Of course make sure the prompt is unique such that it's not in the data and it's not doing any sort of "pattern matching".

So like all science we prove it via probability. Observations match with theory to a statistical degree.




Pardon my ignorance -- assuming that range and codomain are approximately equivalent in this context, how do you specify a prompt with a large codomain? Is there a canonical example of a prompt with a large codomain?

It seems to me that, in natural language, the size of the codomain is related to the specificity of the prompt. For instance, if the prompt is "We are going to ..." then the codomain is enormous. But if the prompt is "2 times 2 is..." the codomain is, mathematically, {4, four}, some series of 4 symbols, eg IIII, or some other representation of the concept of "4" (ie different base or language representations: 0x04, 0b100, quatro, etc).

But if this is the case, a broad codomain is approximately synonymous with "no correct answer" or "result is widely interpretable". Which implies that the larger the codomain the easier it is to claim an answer "correct" in context of the prompt.

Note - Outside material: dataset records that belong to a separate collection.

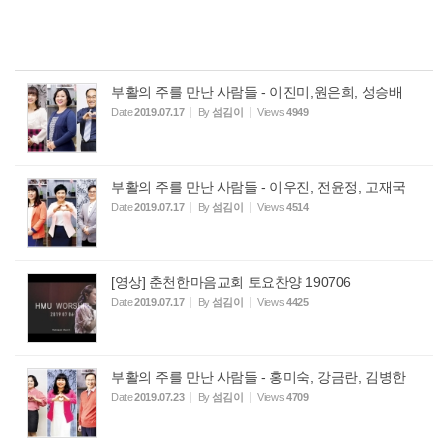
부활의 주를 만난 사람들 - 이진미,원은희, 성승배
Date
2019.07.17
By
섬김이
Views
4949
부활의 주를 만난 사람들 - 이우진, 전윤정, 고재국
Date
2019.07.17
By
섬김이
Views
4514
[영상] 춘천한마음교회 토요찬양 190706
Date
2019.07.17
By
섬김이
Views
4425
부활의 주를 만난 사람들 - 홍미숙, 강금란, 김병한
Date
2019.07.23
By
섬김이
Views
4709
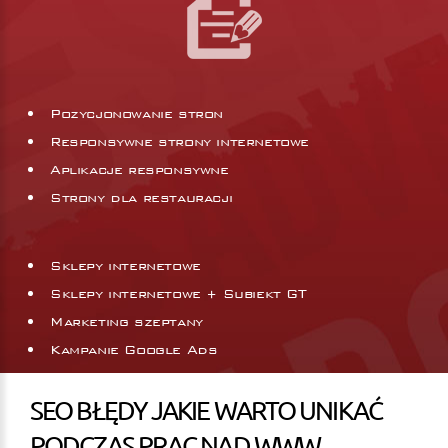
Pozycjonowanie stron
Responsywne strony internetowe
Aplikacje responsywne
Strony dla restauracji
Sklepy internetowe
Sklepy internetowe + Subiekt GT
Marketing szeptany
Kampanie Google Ads
SEO BŁĘDY JAKIE WARTO UNIKAĆ
PODCZAS PRAC NAD WWW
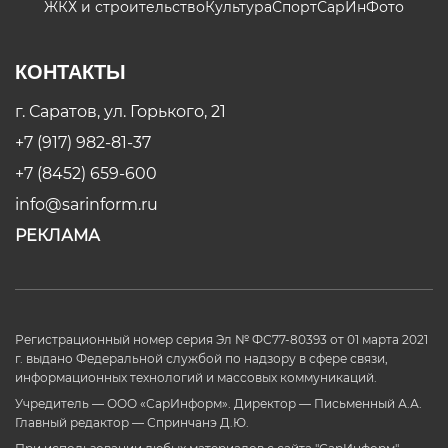
ЖКХ и строительство
Культура
Спорт
СарИнФото
КОНТАКТЫ
г. Саратов, ул. Горького, 21
+7 (917) 982-81-37
+7 (8452) 659-600
info@sarinform.ru
РЕКЛАМА
Регистрационный номер серия Эл № ФС77-80393 от 01 марта 2021
г. выдано Федеральной службой по надзору в сфере связи,
информационных технологий и массовых коммуникаций.
Учредитель — ООО «СарИнформ». Директор — Письменный А.А.
Главный редактор — Спринчанэ Д.Ю.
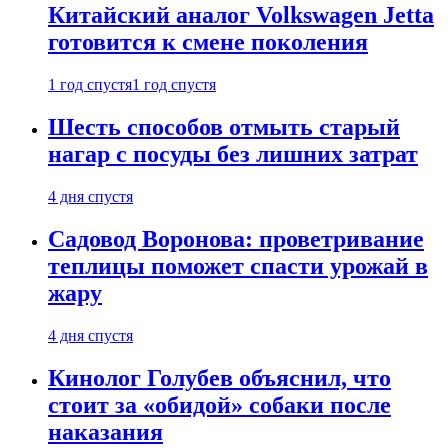
Китайский аналог Volkswagen Jetta
готовится к смене поколения
1 год спустя
1 год спустя
Шесть способов отмыть старый
нагар с посуды без лишних затрат
4 дня спустя
Садовод Воронова: проветривание
теплицы поможет спасти урожай в
жару
4 дня спустя
Кинолог Голубев объяснил, что
стоит за «обидой» собаки после
наказания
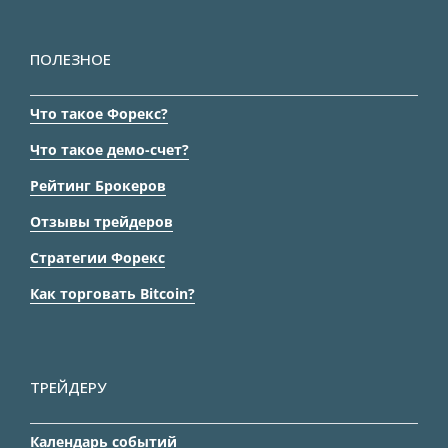
ПОЛЕЗНОЕ
Что такое Форекс?
Что такое демо-счет?
Рейтинг Брокеров
Отзывы трейдеров
Стратегии Форекс
Как торговать Bitcoin?
ТРЕЙДЕРУ
Календарь событий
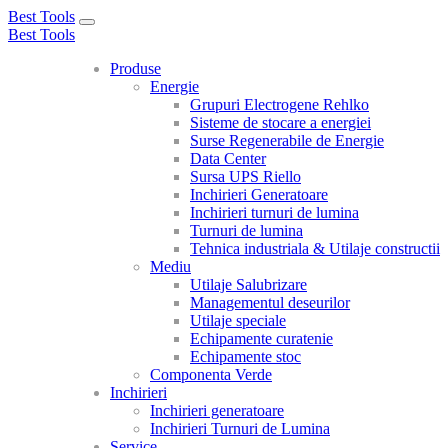
Best Tools
Toggle
Best Tools
navigation
Produse
Energie
Grupuri Electrogene Rehlko
Sisteme de stocare a energiei
Surse Regenerabile de Energie
Data Center
Sursa UPS Riello
Inchirieri Generatoare
Inchirieri turnuri de lumina
Turnuri de lumina
Tehnica industriala & Utilaje constructii
Mediu
Utilaje Salubrizare
Managementul deseurilor
Utilaje speciale
Echipamente curatenie
Echipamente stoc
Componenta Verde
Inchirieri
Inchirieri generatoare
Inchirieri Turnuri de Lumina
Service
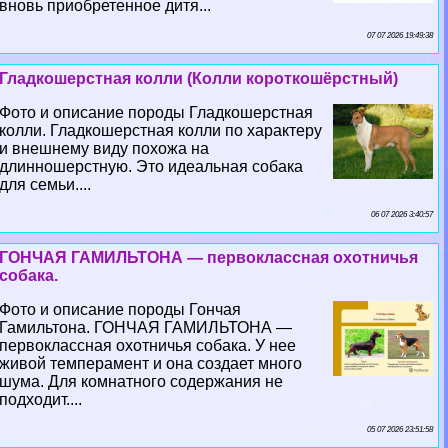
вновь приобретенное дитя...
07 07 2026 19:49:38
Гладкошерстная колли (Колли короткошёрстный)
Фото и описание породы Гладкошерстная
колли. Гладкошерстная колли по хаpaктеру
и внешнему виду похожа на
длинношерстную. Это идеальная собака
для семьи....
06 07 2026 3:40:57
ГОНЧАЯ ГАМИЛЬТОНА — первоклассная охотничья
собака.
Фото и описание породы Гончая
Гамильтона. ГОНЧАЯ ГАМИЛЬТОНА —
первоклассная охотничья собака. У нее
живой темперамент и она создает много
шума. Для комнатного содержания не
подходит....
05 07 2026 23:51:58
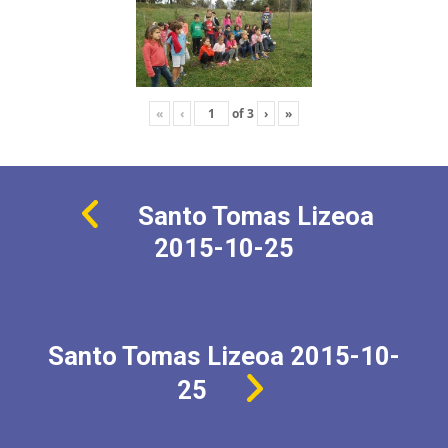
«
‹
of
3
›
»
Santo Tomas Lizeoa
2015-10-25
Santo Tomas Lizeoa 2015-10-
25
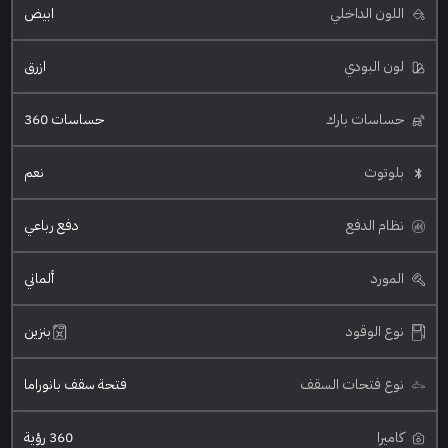
اللون الداخلي
ابيض
لون البودي
ازرق
حساسات بارك
حساسات 360
بلوتوث
نعم
نظام الدفع
دفع رباعي
المورد
ألماني
نوع الوقود
بنزين
نوع فتحات السقف
فتحة سقف بانوراما
كاميرا
360 رؤية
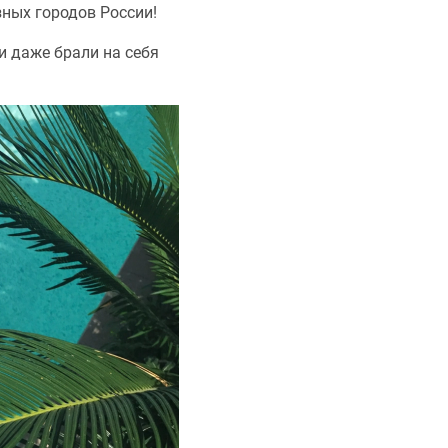
зных городов России!
и даже брали на себя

How do you reconcile loose interpretability with statistical rigor?


You'll have to drop a bit of rigor here.

I ask the question, what is 2 * 2, which is an obviously loaded question that's pattern matched to death.

The LLM can answer "4" or "The answer is 4" of "looks like the answer is 4"

All valid answers but all the same. We count all 3 of those answers as just 4 out of the set of numbers. But we have to use our own language faculties to cut through the noise of the language itself.


> I ask the question, what is 2 * 2, which is an obviously loaded question that's pattern matched to death.

Yeah, that was my point. Small codomain -> easy to validate. Large codomain -> open to interpretation. You implied that to prove reasoning, pick a prompt with a large codomain and if the LLM answers with accurate precision, then viola, reasoning.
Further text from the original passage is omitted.